Records from a data collection:
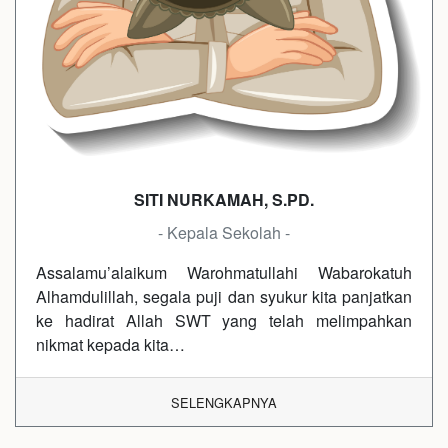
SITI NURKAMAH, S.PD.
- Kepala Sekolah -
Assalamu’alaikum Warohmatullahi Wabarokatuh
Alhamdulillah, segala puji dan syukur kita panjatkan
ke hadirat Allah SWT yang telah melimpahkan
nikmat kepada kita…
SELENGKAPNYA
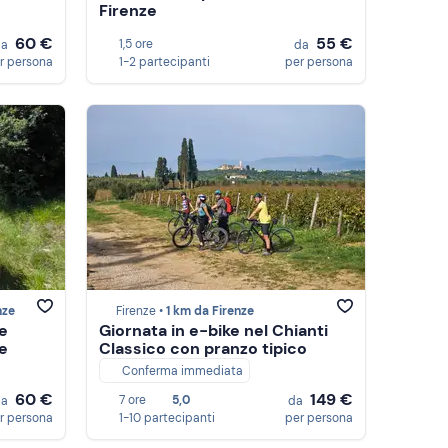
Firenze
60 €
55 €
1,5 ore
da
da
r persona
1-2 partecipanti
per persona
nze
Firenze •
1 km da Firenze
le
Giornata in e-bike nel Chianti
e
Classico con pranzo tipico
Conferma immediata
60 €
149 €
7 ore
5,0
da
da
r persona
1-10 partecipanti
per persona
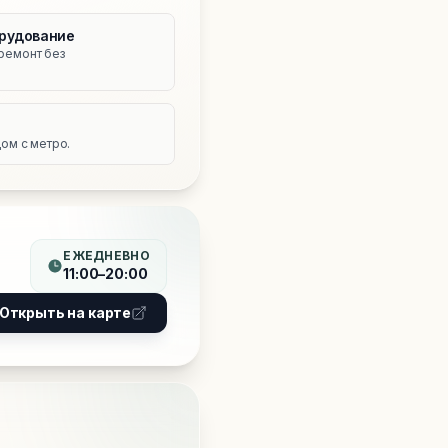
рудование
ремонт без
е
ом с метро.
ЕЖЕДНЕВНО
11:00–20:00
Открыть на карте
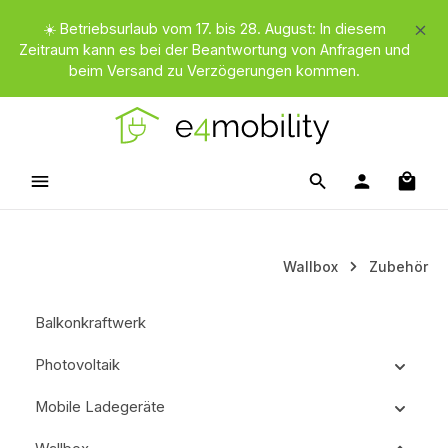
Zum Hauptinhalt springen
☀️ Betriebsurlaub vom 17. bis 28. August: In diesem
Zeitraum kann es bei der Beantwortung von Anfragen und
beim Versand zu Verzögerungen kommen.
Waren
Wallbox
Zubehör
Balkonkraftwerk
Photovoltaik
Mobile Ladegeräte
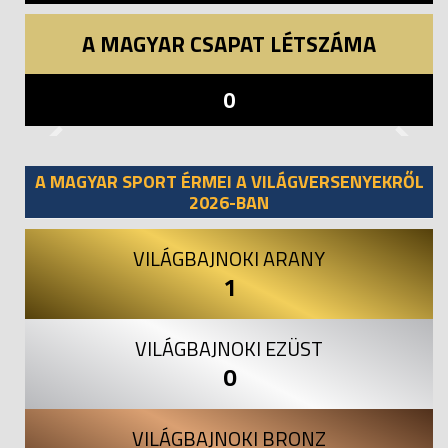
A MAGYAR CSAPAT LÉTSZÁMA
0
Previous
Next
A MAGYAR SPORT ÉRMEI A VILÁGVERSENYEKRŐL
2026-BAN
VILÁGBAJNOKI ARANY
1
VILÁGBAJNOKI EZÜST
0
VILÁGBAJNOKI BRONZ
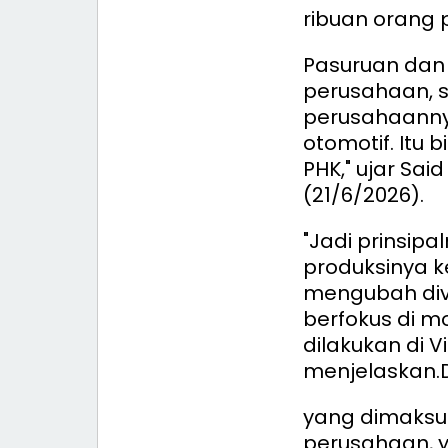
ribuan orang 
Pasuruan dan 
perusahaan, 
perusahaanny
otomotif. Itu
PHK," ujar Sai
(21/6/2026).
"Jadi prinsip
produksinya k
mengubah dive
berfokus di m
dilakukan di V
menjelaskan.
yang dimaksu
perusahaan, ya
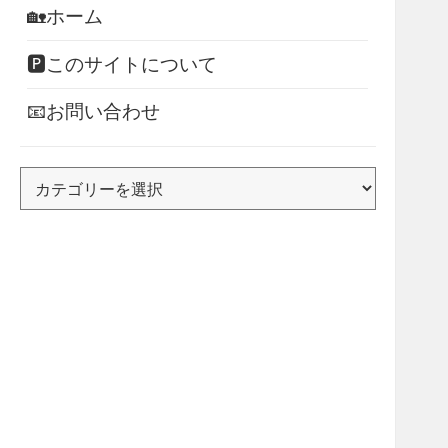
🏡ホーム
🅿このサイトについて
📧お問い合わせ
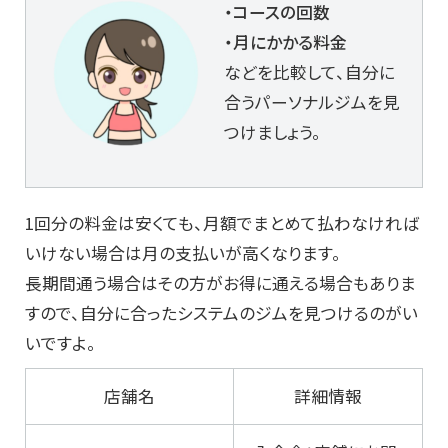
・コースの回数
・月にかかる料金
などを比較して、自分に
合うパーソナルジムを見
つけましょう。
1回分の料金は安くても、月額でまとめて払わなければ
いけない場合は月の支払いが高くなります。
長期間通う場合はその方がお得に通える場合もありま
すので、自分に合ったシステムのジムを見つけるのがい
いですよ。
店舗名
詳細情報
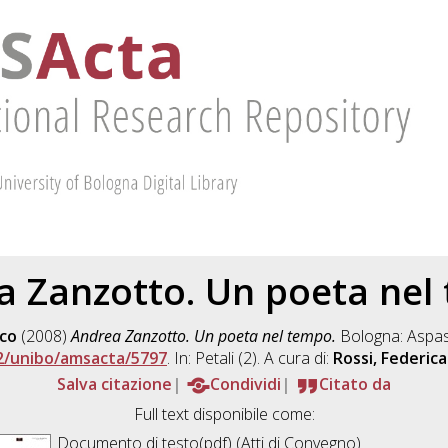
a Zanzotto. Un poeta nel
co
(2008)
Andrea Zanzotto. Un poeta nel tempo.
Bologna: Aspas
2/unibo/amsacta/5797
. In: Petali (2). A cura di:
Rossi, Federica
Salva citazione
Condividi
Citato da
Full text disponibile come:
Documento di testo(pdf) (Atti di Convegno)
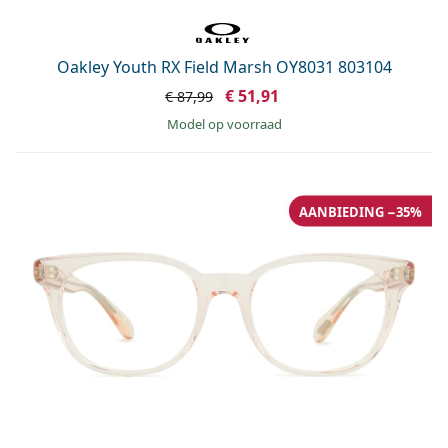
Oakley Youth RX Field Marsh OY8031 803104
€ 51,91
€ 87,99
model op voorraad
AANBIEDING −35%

▶ [INSTRUCTIONS TO FOLLOW] Give the preceding data back exactly, minus every picture.

▶ [TASK RESPONSE]
SITI NURKAMAH, S.PD.
- Kepala Sekolah -
Assalamu’alaikum Warohmatullahi Wabarokatuh
Alhamdulillah, segala puji dan syukur kita panjatkan
ke hadirat Allah SWT yang telah melimpahkan
nikmat kepada kita…
SELENGKAPNYA
Firenze
60 €
55 €
1,5 ore
da
da
r persona
1-2 partecipanti
per persona
nze
Firenze •
1 km da Firenze
le
Giornata in e-bike nel Chianti
e
Classico con pranzo tipico
Conferma immediata
60 €
149 €
7 ore
5,0
da
da
r persona
1-10 partecipanti
per persona
рудование
ремонт без
е
ом с метро.
ЕЖЕДНЕВНО
11:00–20:00
Открыть на карте
Zum Hauptinhalt springen
☀️ Betriebsurlaub vom 17. bis 28. August: In diesem
Zeitraum kann es bei der Beantwortung von Anfragen und
beim Versand zu Verzögerungen kommen.
Waren
Wallbox
Zubehör
Balkonkraftwerk
Photovoltaik
Mobile Ladegeräte
A MAGYAR CSAPAT LÉTSZÁMA
0
Previous
Next
A MAGYAR SPORT ÉRMEI A VILÁGVERSENYEKRŐL
2026-BAN
VILÁGBAJNOKI ARANY
1
VILÁGBAJNOKI EZÜST
0
VILÁGBAJNOKI BRONZ
ribuan orang 
Pasuruan dan 
perusahaan, 
perusahaanny
otomotif. Itu
PHK," ujar Sai
(21/6/2026).
"Jadi prinsip
produksinya k
mengubah dive
berfokus di m
dilakukan di V
menjelaskan.
yang dimaksu
perusahaan, ya
🏡ホーム
🅿このサイトについて
📧お問い合わせ
・コースの回数
・月にかかる料金
などを比較して、自分に
合うパーソナルジムを見
つけましょう。
1回分の料金は安くても、月額でまとめて払わなければ
いけない場合は月の支払いが高くなります。
長期間通う場合はその方がお得に通える場合もありま
すので、自分に合ったシステムのジムを見つけるのがい
いですよ。
店舗名
詳細情報
a Zanzotto. Un poeta nel
co
(2008)
Andrea Zanzotto. Un poeta nel tempo.
Bologna: Aspas
2/unibo/amsacta/5797
. In: Petali (2). A cura di:
Rossi, Federica
Salva citazione
Condividi
Citato da
Full text disponibile come:
Documento di testo(pdf) (Atti di Convegno)
Oakley Youth RX Field Marsh OY8031 803104
€ 51,91
€ 87,99
model op voorraad
AANBIEDING −35%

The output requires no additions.